Local, State Emergency Management Officials Launch Weather Alert Radio Contest

March is Severe Weather Preparedness Month in Illinois

SPRINGFIELD – Local and state emergency management officials today launched a statewide contest aimed at increasing awareness and use of weather alert radios. The Illinois Emergency Services Management Association (IESMA) and the Illinois Emergency Management Agency (IEMA) are sponsoring the “Weather Alert Radios Save Lives” contest, in which participants will complete an on-line quiz for a chance to win a weather alert radio.

The contest will be highlighted throughout March, which is Severe Weather Preparedness Month in Illinois.

“2011 was one of the worst years for tornado deaths in the U.S. in the past 60 years,” said IEMA Director Jonathon Monken. “Fortunately, Illinois didn’t experience these terrible storms, but we never know when or where the next deadly storm could strike. Weather alert radios are a key tool for alerting people to approaching danger, day or night, and every home should have one.”

The contest is available on the Ready Illinois website (www.Ready.Illinois.gov), the IESMA website (www.iesma.org) and on many county and municipal emergency management agency websites. A total of 100 weather alert radios will be awarded to participants who register after reading information about the radios and successfully completing a five-question quiz. The contest runs from Feb. 28 through March 31. Winners will be announced in April.

“Through this contest, we hope to make people in Illinois more aware of the importance of weather alert radios as part of their personal preparedness kit,” said IESMA President Chuck Genesio. “Much like a smoke alarm or carbon monoxide detector alerts people to those dangers, weather alert radios warn people of hazards outside the home so they have time to seek shelter or take other actions to stay safe.”

IESMA purchased the weather alert radios in 2010 and 2011 as part of a program to increase emergency preparedness in local schools, hospitals, nursing homes, extended care facilities and government buildings throughout Illinois. Nearly 7,300 weather alert radios were distributed for placement in these facilities through the program, which was funded with $172,420 in federal homeland security grant funds allocated by the Illinois Terrorism Task Force. The 100 radios distributed as part of the “Weather Alert Radios Save Lives” contest will help Illinois residents better prepare for emergencies.
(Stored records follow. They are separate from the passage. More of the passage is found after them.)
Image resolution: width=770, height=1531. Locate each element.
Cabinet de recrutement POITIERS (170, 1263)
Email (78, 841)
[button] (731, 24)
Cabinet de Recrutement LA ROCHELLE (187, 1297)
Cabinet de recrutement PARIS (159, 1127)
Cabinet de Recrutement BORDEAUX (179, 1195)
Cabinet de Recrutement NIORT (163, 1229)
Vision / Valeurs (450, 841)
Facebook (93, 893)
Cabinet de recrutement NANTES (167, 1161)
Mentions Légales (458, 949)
The National Weather Service (NWS) and state and local emergency management officials strongly encourage people to have a National Oceanic and Atmospheric Administration (NOAA) Weather Radio All Hazards with battery backup, a tone-alert feature and Specific Area Message Encoding (SAME) technology, which allows the radio to be programmed to receive alerts for specified counties. When an alert is issued for that area, the device will sound a warning alarm tone followed by the broadcast message.
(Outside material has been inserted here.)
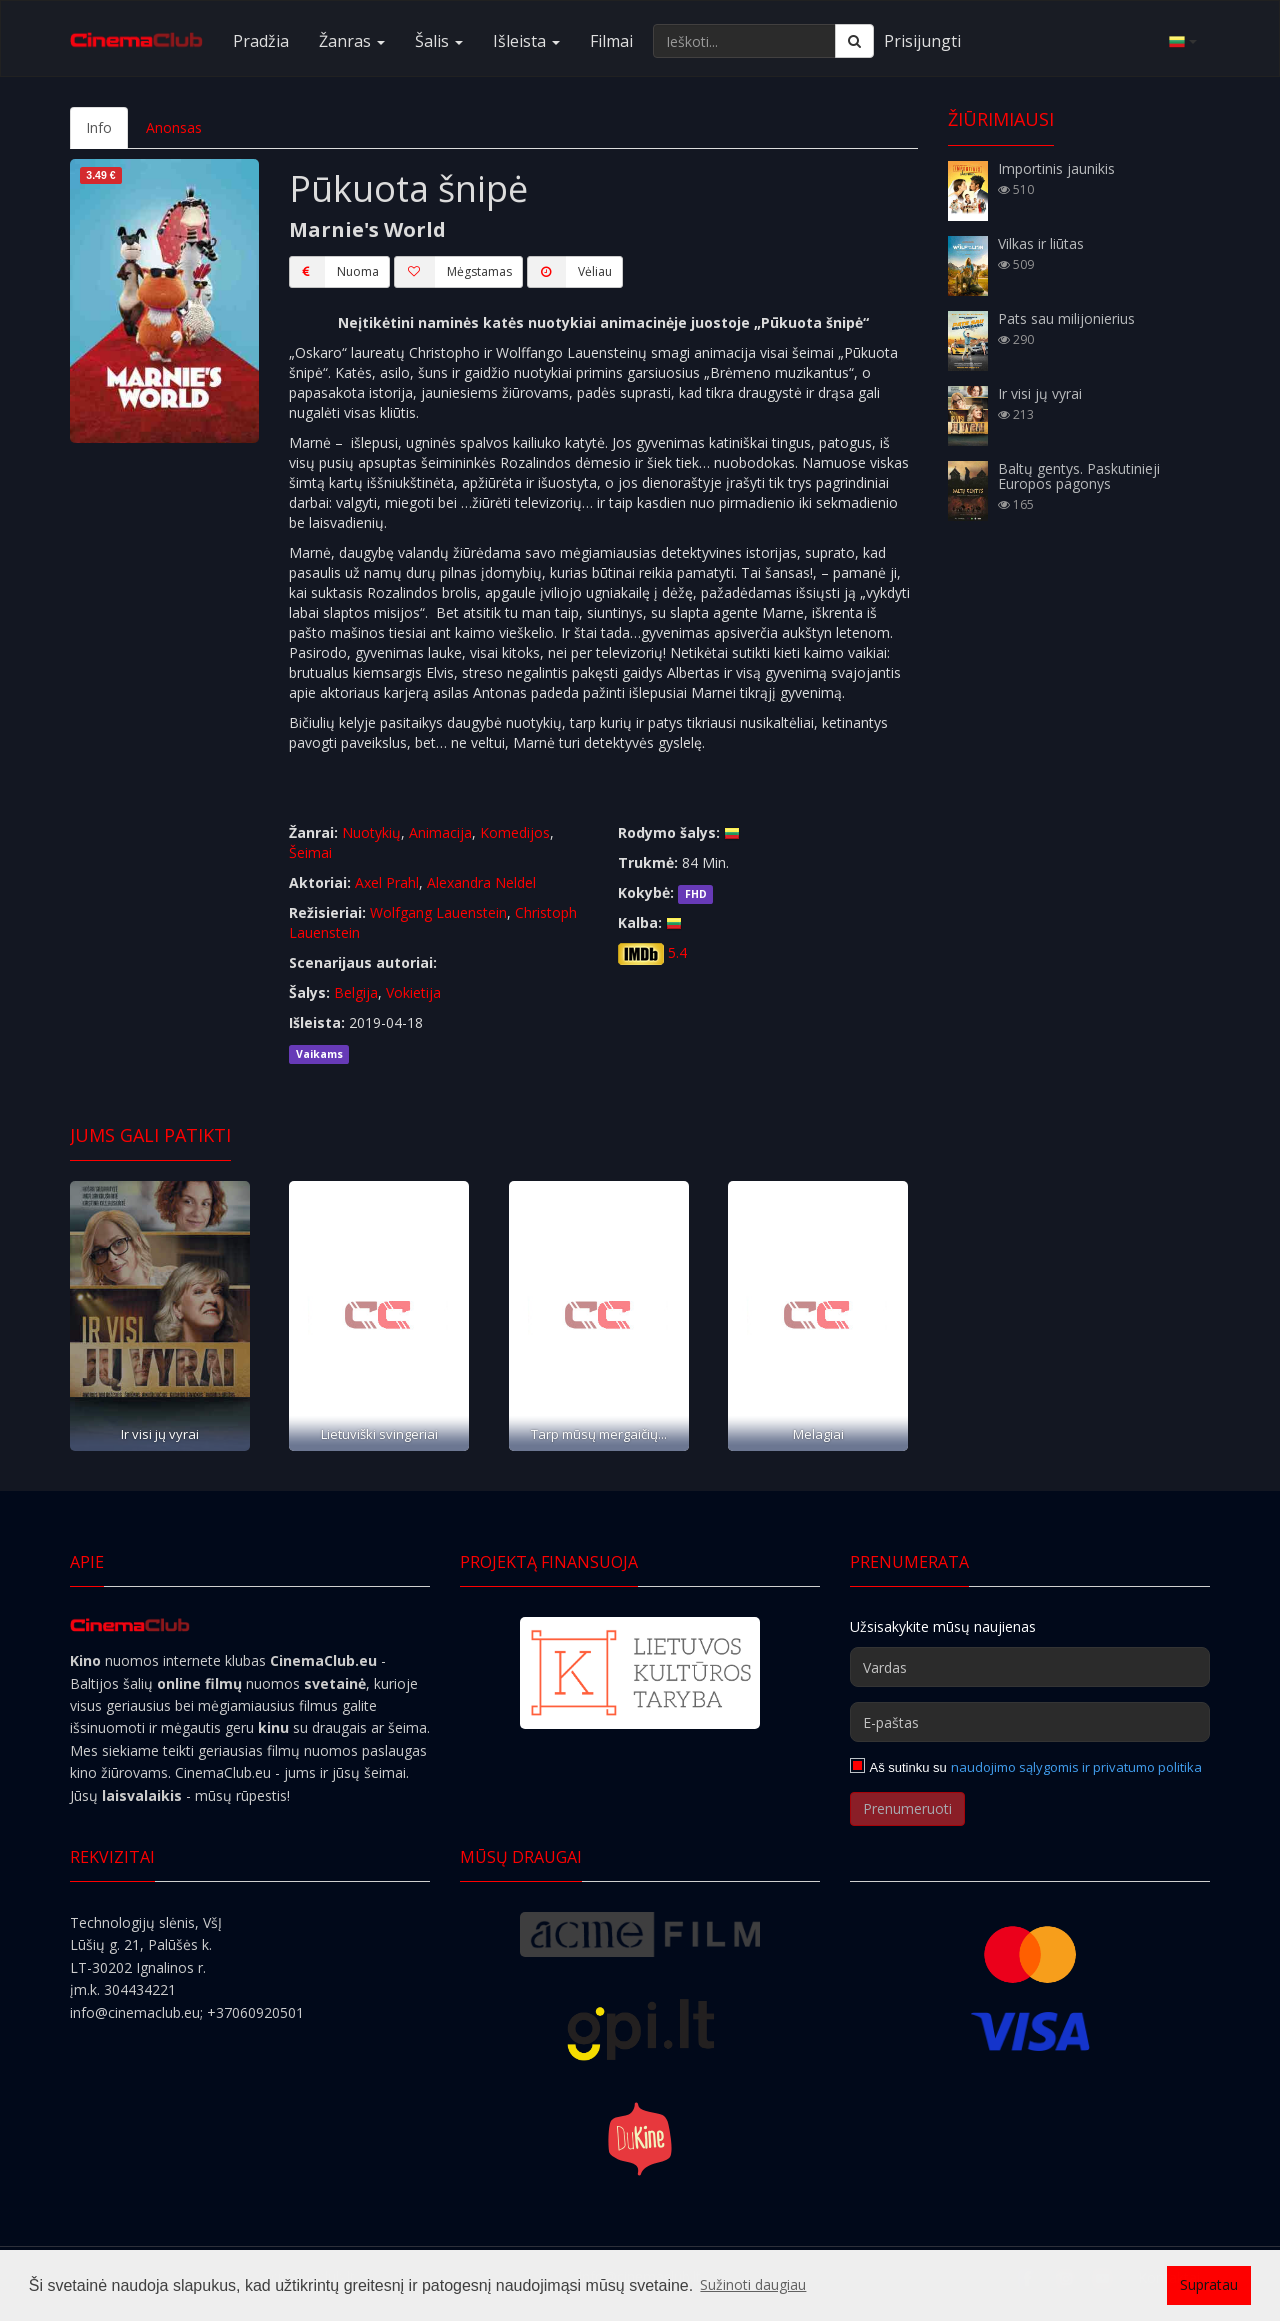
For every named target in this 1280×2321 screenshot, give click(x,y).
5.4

Besides weather information, the NWS also broadcasts warnings and post-event information for all types of hazards, including natural, environmental and public safety hazards, such as earthquakes, chemical spills and AMBER alerts.
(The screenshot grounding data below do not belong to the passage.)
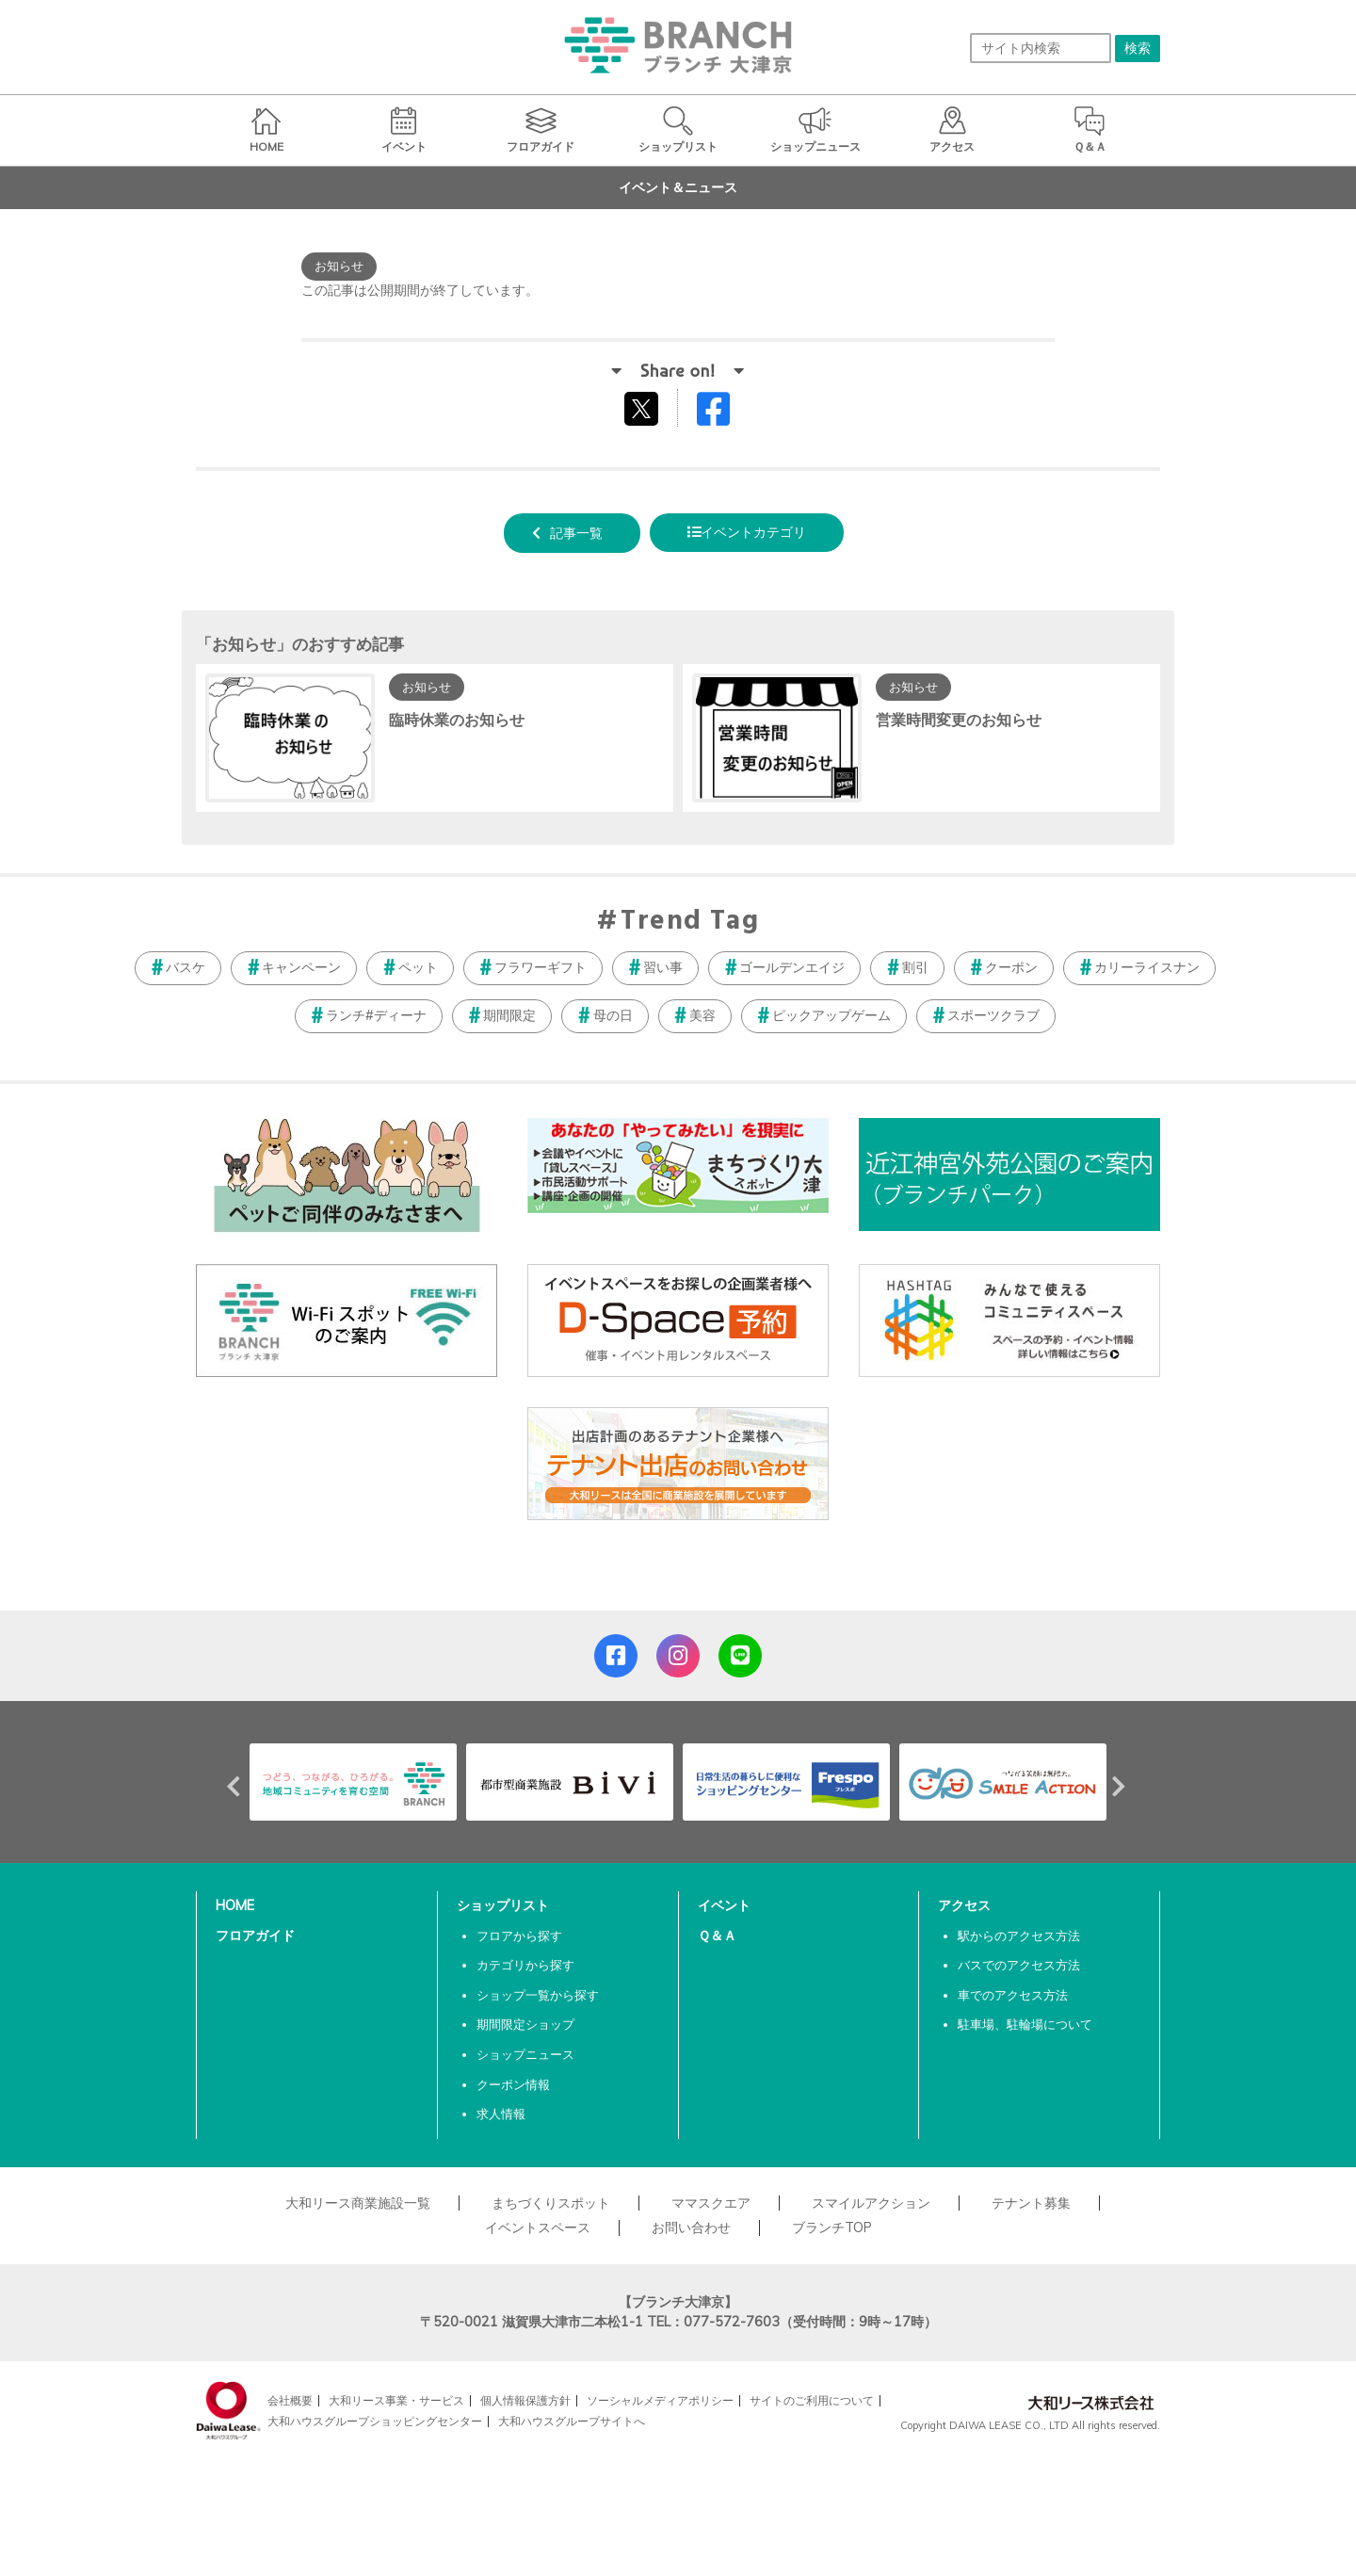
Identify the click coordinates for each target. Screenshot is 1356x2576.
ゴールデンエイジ (792, 967)
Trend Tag (690, 922)
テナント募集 (1031, 2203)
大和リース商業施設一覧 (357, 2203)
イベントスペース (537, 2227)
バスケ (185, 967)
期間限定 (509, 1015)
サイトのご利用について (812, 2400)
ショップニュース (525, 2054)
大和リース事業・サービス (396, 2400)
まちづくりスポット (551, 2203)
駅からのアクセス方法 (1019, 1935)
“Tornadoes do not just occur during the day,” said Chris Miller, warning coordination meteorologist with the National Weather Service in Lincoln. “In Illinois, 30% of all tornadoes occur at night when it can be difficult to hear outdoor warning sirens from inside your home, especially if you are asleep. The best way to be warned about tornadoes at night is to have a weather alert radio in your home. It is like having your own personal storm siren.”

IEMA and the NWS developed a Severe Weather Preparedness Guide, which provides information about tornadoes, severe storms, lightning and flooding and recommended actions to take before, during and after each of these weather events. The guide also includes definitions of important weather terms, including watches, warnings and advisories and a list of items needed for a family emergency supply kit. The guide is available on the Ready Illinois website at www.Ready.Illinois.gov or by calling (217) 785-9925.

Lots of useful info for Illinois residents. And the contest sounds cool- I’ll have to check it out.